Several executives who spoke at the symposium suggested consumers do more to protect their transactions. Others, however, cited consumer apathy toward such authentication methods as MasterCard Worldwide’s SecureCode and Verified by Visa (see story).

Elefant does not favor putting more responsibility for securing payments on consumers.

“As a merchant and as an industry, we don’t want to create more friction to make it harder for people to buy,” Elefant says. “The whole idea is to make it as simple as possible, like the Amazon’s 1-Click idea.”

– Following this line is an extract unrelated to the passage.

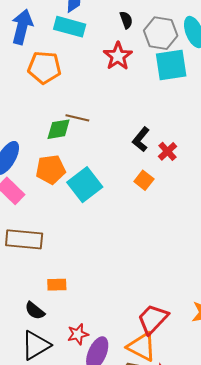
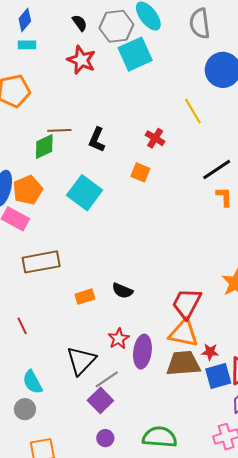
cyan rectangle: (70, 27) -> (27, 45), size x0.6
black L-shape: (141, 139) -> (97, 140), moved
orange pentagon: (51, 169) -> (28, 190), moved
black semicircle: (35, 311) -> (122, 291), moved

Amazon’s 1-Click enables consumers to enter their payment preference and shipping address once and then click a single button to pay in subsequent visits to the online retailer.

“The industry has to look at how we can use various tools between end-to-end encryption and tokenization and securing the environment at the [point of sale] instead of trying to push this onto the consumer,” Elefant says.

The council plans to keep the dialogue going through similar meetings, white papers and other projects.

Tomasofsky wants to create groups within the organization to tackle the issues and address problems one at time.

“We need in the industry a go-to source to say exactly what the size is of the problem we need to solve,” he says.

It may be some time before the council truly answers the questions Henry first raised.